# Work request
Below are entries. Pull out all lines containing "interactable".

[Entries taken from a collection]
·····

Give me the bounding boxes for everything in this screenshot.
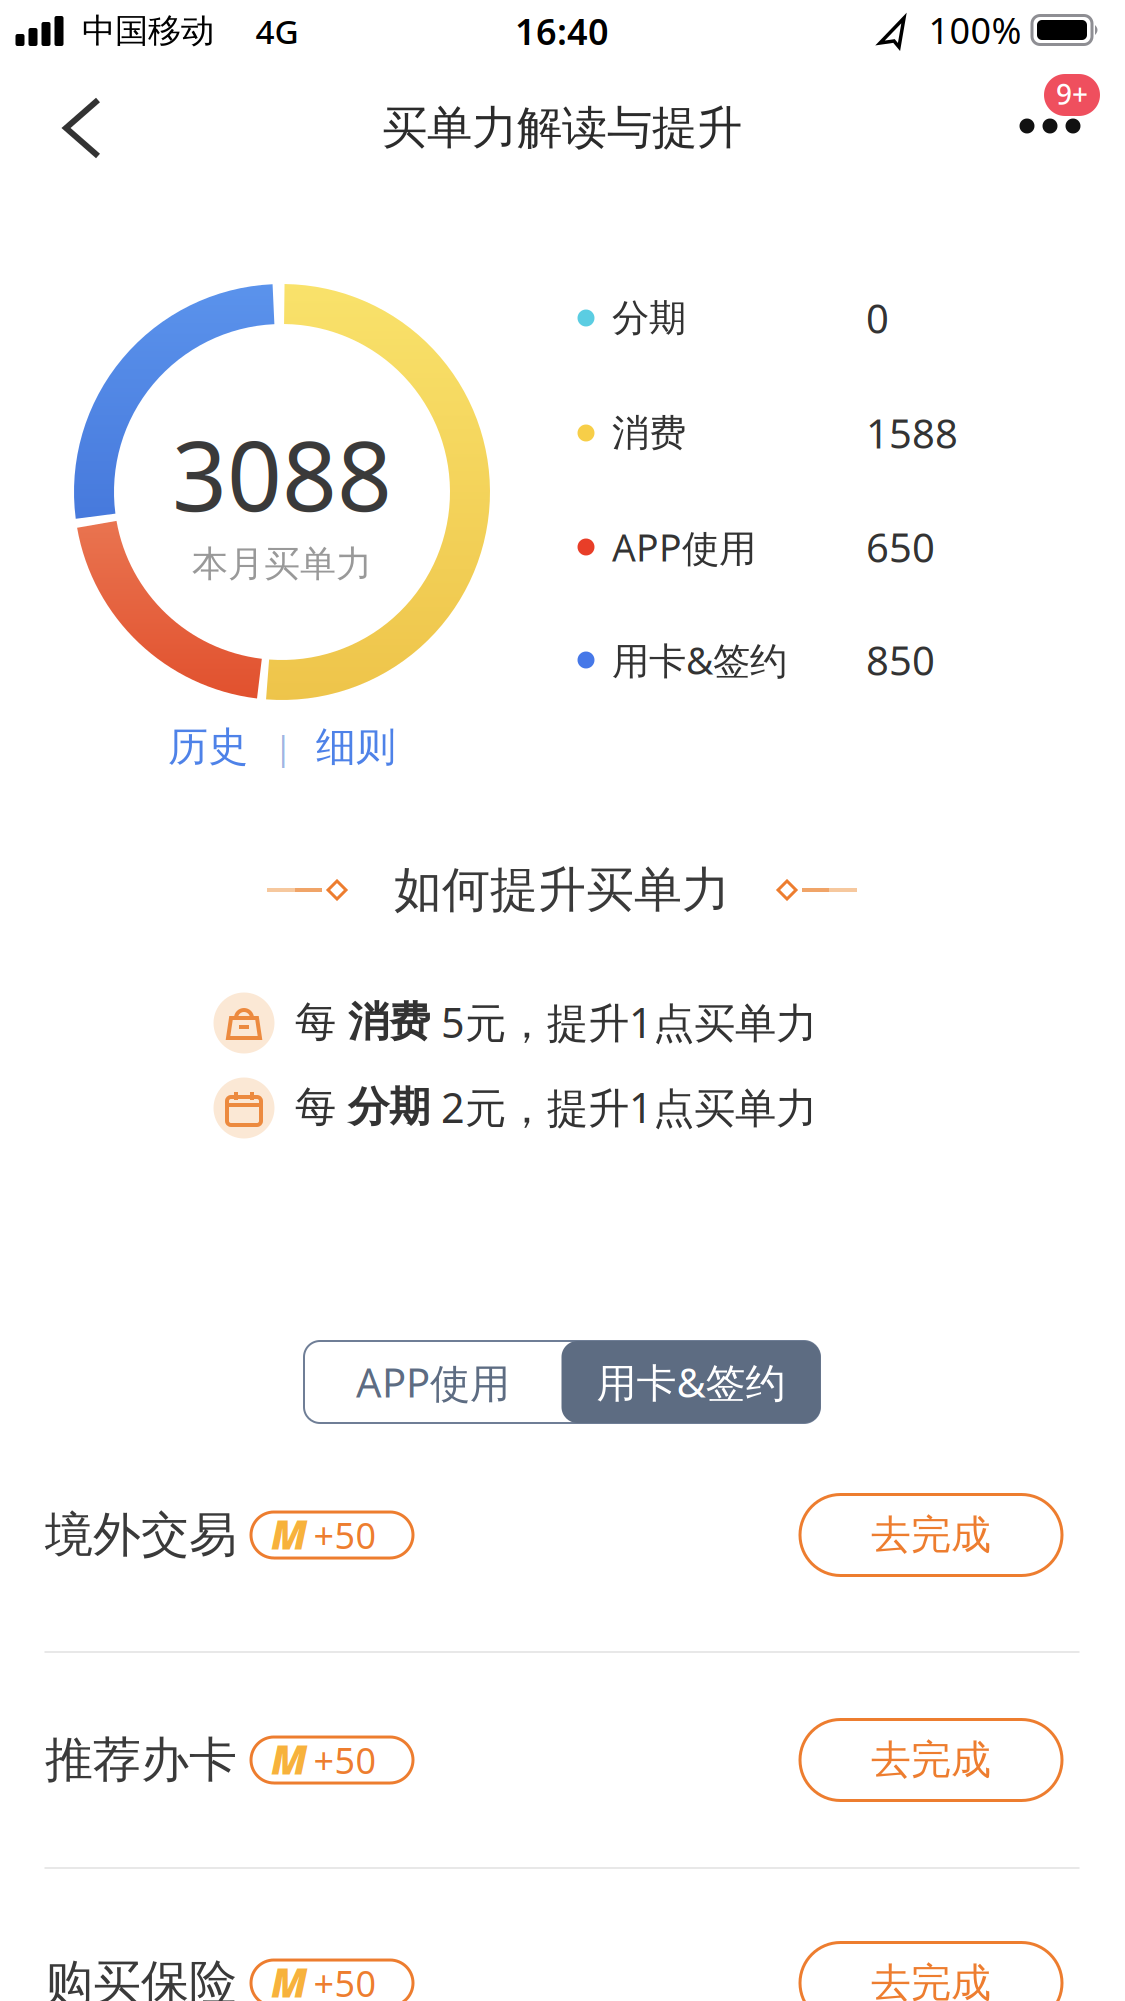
staticText: 去完成 <box>871 1958 991 2001</box>
staticText: 5元，提升1点买单力 <box>430 995 817 1050</box>
staticText: 去完成 <box>871 1510 991 1560</box>
staticText: +50 <box>314 1959 376 2001</box>
staticText: 用卡&签约 <box>596 1355 786 1408</box>
button[interactable]: APP使用 <box>313 1342 553 1422</box>
staticText: 3088 <box>172 410 392 538</box>
staticText: 0 <box>866 291 889 344</box>
button[interactable]: 去完成 <box>800 1942 1062 2001</box>
staticText: 消费 <box>348 997 430 1047</box>
staticText: M <box>271 1732 307 1786</box>
staticText: 本月买单力 <box>192 542 372 586</box>
staticText: 历史 <box>168 722 248 772</box>
staticText: 16:40 <box>515 7 609 55</box>
staticText: 650 <box>866 520 935 574</box>
button[interactable]: 历史 <box>168 722 248 772</box>
staticText: M <box>271 1507 307 1560</box>
staticText: 100% <box>928 6 1022 54</box>
button[interactable]: 去完成 <box>800 1494 1062 1576</box>
staticText: | <box>274 725 292 769</box>
staticText: 推荐办卡 <box>45 1730 237 1790</box>
staticText: 买单力解读与提升 <box>382 100 742 156</box>
staticText: 境外交易 <box>45 1506 237 1564</box>
staticText: 850 <box>866 633 935 686</box>
staticText: APP使用 <box>356 1355 510 1409</box>
button[interactable]: 用卡&签约 <box>562 1341 820 1423</box>
staticText: APP使用 <box>612 522 756 572</box>
button[interactable]: 去完成 <box>800 1720 1062 1800</box>
staticText: 分期 <box>612 295 686 341</box>
staticText: 9+ <box>1056 75 1088 113</box>
staticText: 用卡&签约 <box>612 635 787 685</box>
staticText: 中国移动 <box>82 10 214 51</box>
staticText: M <box>271 1955 307 2001</box>
staticText: 去完成 <box>871 1735 991 1784</box>
staticText: 4G <box>256 9 298 53</box>
staticText: 每 <box>295 1082 348 1132</box>
staticText: 如何提升买单力 <box>394 860 730 920</box>
staticText: 每 <box>295 997 348 1047</box>
staticText: 购买保险 <box>45 1954 237 2001</box>
button[interactable]: Back <box>40 83 124 173</box>
staticText: 2元，提升1点买单力 <box>430 1080 817 1134</box>
staticText: 1588 <box>866 406 958 460</box>
staticText: +50 <box>314 1736 376 1784</box>
staticText: 消费 <box>612 410 686 456</box>
button[interactable]: 细则 <box>316 722 396 772</box>
staticText: +50 <box>314 1511 376 1559</box>
staticText: 细则 <box>316 722 396 772</box>
staticText: 分期 <box>348 1082 430 1132</box>
button[interactable]: More <box>1005 59 1095 149</box>
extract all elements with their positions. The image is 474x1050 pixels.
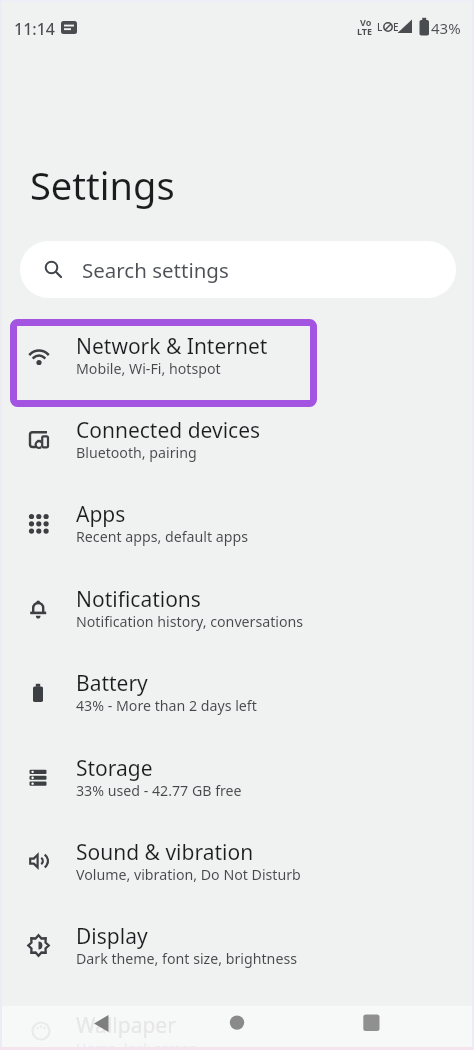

·····

# Task result
button[interactable]: APP使用 <box>313 1342 553 1422</box>
button[interactable]: 去完成 <box>800 1942 1062 2001</box>
button[interactable]: 历史 <box>168 722 248 772</box>
button[interactable]: 去完成 <box>800 1494 1062 1576</box>
button[interactable]: 用卡&签约 <box>562 1341 820 1423</box>
button[interactable]: 去完成 <box>800 1720 1062 1800</box>
button[interactable]: Back <box>40 83 124 173</box>
button[interactable]: 细则 <box>316 722 396 772</box>
button[interactable]: More <box>1005 59 1095 149</box>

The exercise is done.